Exercise brief: Without the pictures, set down the records below word for word.

Supplied material:

________________________________________

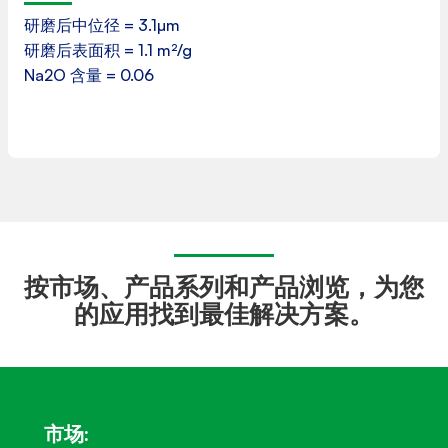
研磨后中位径 = 3.1µm
研磨后表面积 = 1.1 m²/g
下载
Na2O 含量 = 0.06
按市场、产品系列和产品浏览，为您
的应用找到最佳解决方案。
市场:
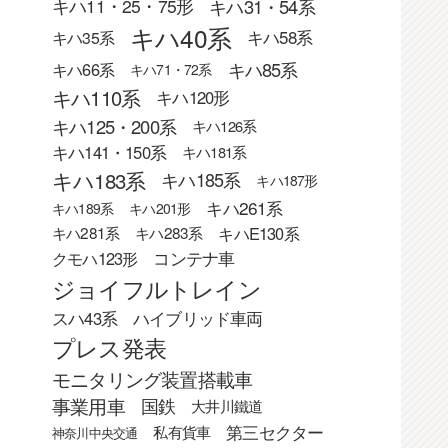
キハ31・54系
キハ11・25・75形
キハ40系
キハ58系
キハ35系
キハ85系
キハ66系
キハ71・72系
キハ110系
キハ120形
キハ125・200系
キハ126系
キハ141・150系
キハ181系
キハ183系
キハ185系
キハ187形
キハ261系
キハ189系
キハ201形
キハE130系
キハ281系
キハ283系
クモハ123形
コンテナ車
ジョイフルトレイン
スハ43系
ハイブリッド車両
プレス発表
モニタリング装置搭載車
事業用車
国鉄
大井川鐵道
第三セクター
私有貨車
神奈川中央交通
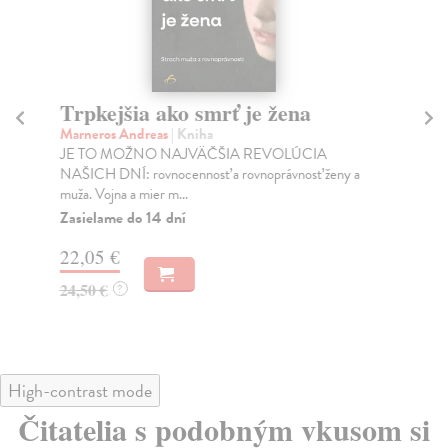
Trpkejšia ako smrť je žena
P
Marneros Andreas
| Kniha
Bor
JE TO MOŽNO NAJVÄČŠIA REVOLÚCIA
Tát
NAŠICH DNÍ: rovnocennosť a rovnoprávnosť ženy a
Bor
muža. Vojna a mier m...
Na
Zasielame do 14 dní
18
22,05 €
19
24,50 €
?
High-contrast mode
Čitatelia s podobným vkusom si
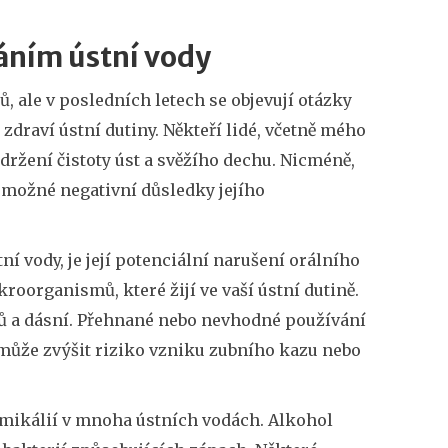
áním ústní vody
, ale v posledních letech se objevují otázky
 zdraví ústní dutiny. Někteří lidé, včetně mého
držení čistoty úst a svěžího dechu. Nicméně,
 možné negativní důsledky jejího
í vody, je její potenciální narušení orálního
organismů, které žijí ve vaší ústní dutině.
ubů a dásní. Přehnané nebo nevhodné používání
 může zvýšit riziko vzniku zubního kazu nebo
mikálií v mnoha ústních vodách. Alkohol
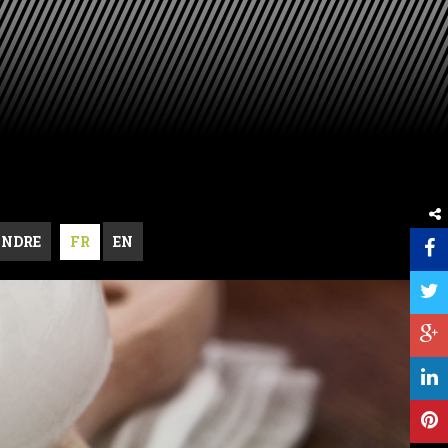
INDRE
FR
EN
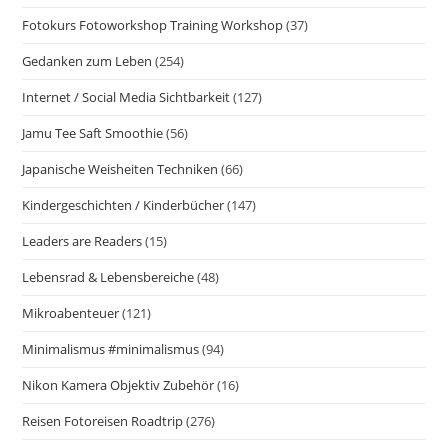
Fotokurs Fotoworkshop Training Workshop
(37)
Gedanken zum Leben
(254)
Internet / Social Media Sichtbarkeit
(127)
Jamu Tee Saft Smoothie
(56)
Japanische Weisheiten Techniken
(66)
Kindergeschichten / Kinderbücher
(147)
Leaders are Readers
(15)
Lebensrad & Lebensbereiche
(48)
Mikroabenteuer
(121)
Minimalismus #minimalismus
(94)
Nikon Kamera Objektiv Zubehör
(16)
Reisen Fotoreisen Roadtrip
(276)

________________________________________

Response to this exercise:
研磨后中位径 = 3.1µm
研磨后表面积 = 1.1 m²/g
下载
Na2O 含量 = 0.06
按市场、产品系列和产品浏览，为您
的应用找到最佳解决方案。
市场:
キハ31・54系
キハ11・25・75形
キハ40系
キハ58系
キハ35系
キハ85系
キハ66系
キハ71・72系
キハ110系
キハ120形
キハ125・200系
キハ126系
キハ141・150系
キハ181系
キハ183系
キハ185系
キハ187形
キハ261系
キハ189系
キハ201形
キハE130系
キハ281系
キハ283系
クモハ123形
コンテナ車
ジョイフルトレイン
スハ43系
ハイブリッド車両
プレス発表
モニタリング装置搭載車
事業用車
国鉄
大井川鐵道
第三セクター
私有貨車
神奈川中央交通
Trpkejšia ako smrť je žena
P
Marneros Andreas
| Kniha
Bor
JE TO MOŽNO NAJVÄČŠIA REVOLÚCIA
Tát
NAŠICH DNÍ: rovnocennosť a rovnoprávnosť ženy a
Bor
muža. Vojna a mier m...
Na
Zasielame do 14 dní
18
22,05 €
19
24,50 €
?
High-contrast mode
Čitatelia s podobným vkusom si
áním ústní vody
, ale v posledních letech se objevují otázky
 zdraví ústní dutiny. Někteří lidé, včetně mého
držení čistoty úst a svěžího dechu. Nicméně,
 možné negativní důsledky jejího
í vody, je její potenciální narušení orálního
organismů, které žijí ve vaší ústní dutině.
ubů a dásní. Přehnané nebo nevhodné používání
 může zvýšit riziko vzniku zubního kazu nebo
mikálií v mnoha ústních vodách. Alkohol
INDRE
FR
EN
Fotokurs Fotoworkshop Training Workshop
(37)
Gedanken zum Leben
(254)
Internet / Social Media Sichtbarkeit
(127)
Jamu Tee Saft Smoothie
(56)
Japanische Weisheiten Techniken
(66)
Kindergeschichten / Kinderbücher
(147)
Leaders are Readers
(15)
Lebensrad & Lebensbereiche
(48)
Mikroabenteuer
(121)
Minimalismus #minimalismus
(94)
Nikon Kamera Objektiv Zubehör
(16)
Reisen Fotoreisen Roadtrip
(276)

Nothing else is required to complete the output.